Phenylhexagermane crystals appear off-white under one orientation of polarized light, and blue under polarized light from a different direction.
Credit: Courtesy of Scott Weinert
Crystals of a hexagermane compound exhibit a striking color difference under different orientations of polarized light.

The promise of new optical and electronic properties of the germanium compounds has prompted one research team to keep trying. Kimberly D. Roewe and Charles S. Weinert of Oklahoma State University and coworkers have now reported a synthetic method for making linear germanes, including a hexagermane compound—the longest linear molecular germane characterized to date. Roewe and Weinert presented their work in talks last week in the Division of Inorganic Chemistry at the American Chemical Society national meeting in Indianapolis.

The researchers started by ring-opening a cyclic phenyl-substituted tetragermane they had synthesized previously and adding hydrogen to the ends of the Ge4 chain. They subsequently treated the tetragermane with an isopropylgermanium amide, which enabled them to attach a germanium unit to each end of the chain to form the Ge6 molecule (Chem. Commun. 2013, DOI: 10.1039/c3cc45450a).

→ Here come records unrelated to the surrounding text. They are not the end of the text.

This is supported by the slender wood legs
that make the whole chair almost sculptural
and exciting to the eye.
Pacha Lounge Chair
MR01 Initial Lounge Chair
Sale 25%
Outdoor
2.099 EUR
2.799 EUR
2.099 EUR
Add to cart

“This is an important accomplishment,” said organometallic chemist Lawrence R. Sita of the University of Maryland, College Park. Germanium lies at an interesting part of the periodic table, Sita said. It is not quite a formal nonmetal like silicon or a metal like tin. “Chemists a generation ago first explored the related silicon and tin chemistry but left off without nailing down the germanium analogs,” Sita added.

The Ge6 compound is the first germane long enough to exhibit luminescence, Weinert said. But more dramatic, he noted, is Ge6’s dichroism. When polarized light is shined on the colorless material in one direction, the crystals appear off-white. But when polarized light is shined from a different direction, the crystals exhibit a striking blue color. The way the molecules stack together imparts a type of chirality responsible for the color shift, Weinert suggested. This property could allow the material to be used as an optical filter, he said.